▶ Problem statement
Each record beneath this line should be returned exactly as it is.

[Records from a data source]
· · · ·
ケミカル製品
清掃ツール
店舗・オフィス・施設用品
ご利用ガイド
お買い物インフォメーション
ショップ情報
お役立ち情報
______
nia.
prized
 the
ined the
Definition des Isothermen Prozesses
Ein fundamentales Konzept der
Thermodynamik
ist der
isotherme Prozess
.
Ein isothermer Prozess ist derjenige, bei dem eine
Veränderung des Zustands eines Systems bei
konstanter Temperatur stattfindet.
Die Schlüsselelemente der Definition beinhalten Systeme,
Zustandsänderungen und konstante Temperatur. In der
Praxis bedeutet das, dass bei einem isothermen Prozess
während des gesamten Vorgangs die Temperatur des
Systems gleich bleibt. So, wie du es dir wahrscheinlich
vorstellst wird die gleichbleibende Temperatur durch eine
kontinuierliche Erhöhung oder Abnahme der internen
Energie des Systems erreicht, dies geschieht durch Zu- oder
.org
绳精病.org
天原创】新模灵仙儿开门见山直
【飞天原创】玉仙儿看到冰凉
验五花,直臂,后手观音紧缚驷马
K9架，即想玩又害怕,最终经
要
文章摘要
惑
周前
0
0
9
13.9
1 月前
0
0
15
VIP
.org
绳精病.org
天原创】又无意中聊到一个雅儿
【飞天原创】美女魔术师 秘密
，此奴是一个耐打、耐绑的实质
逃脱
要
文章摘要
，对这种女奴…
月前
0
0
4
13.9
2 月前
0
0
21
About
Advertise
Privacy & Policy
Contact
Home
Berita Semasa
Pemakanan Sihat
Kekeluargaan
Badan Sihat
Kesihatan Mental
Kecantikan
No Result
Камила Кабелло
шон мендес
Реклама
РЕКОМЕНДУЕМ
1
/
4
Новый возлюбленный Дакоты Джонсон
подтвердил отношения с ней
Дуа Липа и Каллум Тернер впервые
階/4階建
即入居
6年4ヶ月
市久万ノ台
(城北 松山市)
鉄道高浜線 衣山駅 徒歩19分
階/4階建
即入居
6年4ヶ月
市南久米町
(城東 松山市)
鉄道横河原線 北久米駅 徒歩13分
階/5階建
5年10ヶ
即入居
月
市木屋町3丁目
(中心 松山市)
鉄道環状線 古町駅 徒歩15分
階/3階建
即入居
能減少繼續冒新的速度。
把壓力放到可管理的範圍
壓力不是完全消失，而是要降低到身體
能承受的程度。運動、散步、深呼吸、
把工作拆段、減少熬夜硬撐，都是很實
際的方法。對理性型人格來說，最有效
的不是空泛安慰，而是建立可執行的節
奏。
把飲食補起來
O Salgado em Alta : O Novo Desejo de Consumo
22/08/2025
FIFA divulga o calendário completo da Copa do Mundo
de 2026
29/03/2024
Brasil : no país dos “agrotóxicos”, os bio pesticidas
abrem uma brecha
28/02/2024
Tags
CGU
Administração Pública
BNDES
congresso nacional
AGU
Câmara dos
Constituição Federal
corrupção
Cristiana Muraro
· · · ·
▶ Exercise response
ケミカル製品
清掃ツール
店舗・オフィス・施設用品
ご利用ガイド
お買い物インフォメーション
ショップ情報
お役立ち情報
______
nia.
prized
 the
ined the
Definition des Isothermen Prozesses
Ein fundamentales Konzept der
Thermodynamik
ist der
isotherme Prozess
.
Ein isothermer Prozess ist derjenige, bei dem eine
Veränderung des Zustands eines Systems bei
konstanter Temperatur stattfindet.
Die Schlüsselelemente der Definition beinhalten Systeme,
Zustandsänderungen und konstante Temperatur. In der
Praxis bedeutet das, dass bei einem isothermen Prozess
während des gesamten Vorgangs die Temperatur des
Systems gleich bleibt. So, wie du es dir wahrscheinlich
vorstellst wird die gleichbleibende Temperatur durch eine
kontinuierliche Erhöhung oder Abnahme der internen
Energie des Systems erreicht, dies geschieht durch Zu- oder
.org
绳精病.org
天原创】新模灵仙儿开门见山直
【飞天原创】玉仙儿看到冰凉
验五花,直臂,后手观音紧缚驷马
K9架，即想玩又害怕,最终经
要
文章摘要
惑
周前
0
0
9
13.9
1 月前
0
0
15
VIP
.org
绳精病.org
天原创】又无意中聊到一个雅儿
【飞天原创】美女魔术师 秘密
，此奴是一个耐打、耐绑的实质
逃脱
要
文章摘要
，对这种女奴…
月前
0
0
4
13.9
2 月前
0
0
21
About
Advertise
Privacy & Policy
Contact
Home
Berita Semasa
Pemakanan Sihat
Kekeluargaan
Badan Sihat
Kesihatan Mental
Kecantikan
No Result
Камила Кабелло
шон мендес
Реклама
РЕКОМЕНДУЕМ
1
/
4
Новый возлюбленный Дакоты Джонсон
подтвердил отношения с ней
Дуа Липа и Каллум Тернер впервые
階/4階建
即入居
6年4ヶ月
市久万ノ台
(城北 松山市)
鉄道高浜線 衣山駅 徒歩19分
階/4階建
即入居
6年4ヶ月
市南久米町
(城東 松山市)
鉄道横河原線 北久米駅 徒歩13分
階/5階建
5年10ヶ
即入居
月
市木屋町3丁目
(中心 松山市)
鉄道環状線 古町駅 徒歩15分
階/3階建
即入居
能減少繼續冒新的速度。
把壓力放到可管理的範圍
壓力不是完全消失，而是要降低到身體
能承受的程度。運動、散步、深呼吸、
把工作拆段、減少熬夜硬撐，都是很實
際的方法。對理性型人格來說，最有效
的不是空泛安慰，而是建立可執行的節
奏。
把飲食補起來
O Salgado em Alta : O Novo Desejo de Consumo
22/08/2025
FIFA divulga o calendário completo da Copa do Mundo
de 2026
29/03/2024
Brasil : no país dos “agrotóxicos”, os bio pesticidas
abrem uma brecha
28/02/2024
Tags
CGU
Administração Pública
BNDES
congresso nacional
AGU
Câmara dos
Constituição Federal
corrupção
Cristiana Muraro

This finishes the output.